Write out, exactly and only, the lines that run from the top of the records to the line with "трансляции Тур де". Include both ends; exclude pictures.

········

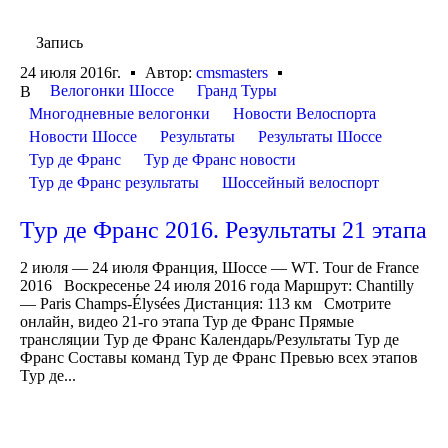
Запись
24 июля 2016г.
Автор:
cmsmasters
Велогонки Шоссе
Гранд Туры
В
Многодневные велогонки
Новости Велоспорта
Новости Шоссе
Результаты
Результаты Шоссе
Тур де Франс
Тур де Франс новости
Тур де Франс результаты
Шоссейный велоспорт
Тур де Франс 2016. Результаты 21 этапа
2 июля — 24 июля Франция, Шоссе — WT. Tour de France
2016 Воскресенье 24 июля 2016 года Маршрут: Chantilly
— Paris Champs-Élysées Дистанция: 113 км Смотрите
онлайн, видео 21-го этапа Тур де Франс Прямые
трансляции Тур де Франс Календарь/Результаты Тур де
Франс Составы команд Тур де Франс Превью всех этапов
Тур де...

········

== Solution for this exercise ==
Запись
24 июля 2016г.
Автор:
cmsmasters
Велогонки Шоссе
Гранд Туры
В
Многодневные велогонки
Новости Велоспорта
Новости Шоссе
Результаты
Результаты Шоссе
Тур де Франс
Тур де Франс новости
Тур де Франс результаты
Шоссейный велоспорт
Тур де Франс 2016. Результаты 21 этапа
2 июля — 24 июля Франция, Шоссе — WT. Tour de France
2016 Воскресенье 24 июля 2016 года Маршрут: Chantilly
— Paris Champs-Élysées Дистанция: 113 км Смотрите
онлайн, видео 21-го этапа Тур де Франс Прямые
трансляции Тур де Франс Календарь/Результаты Тур де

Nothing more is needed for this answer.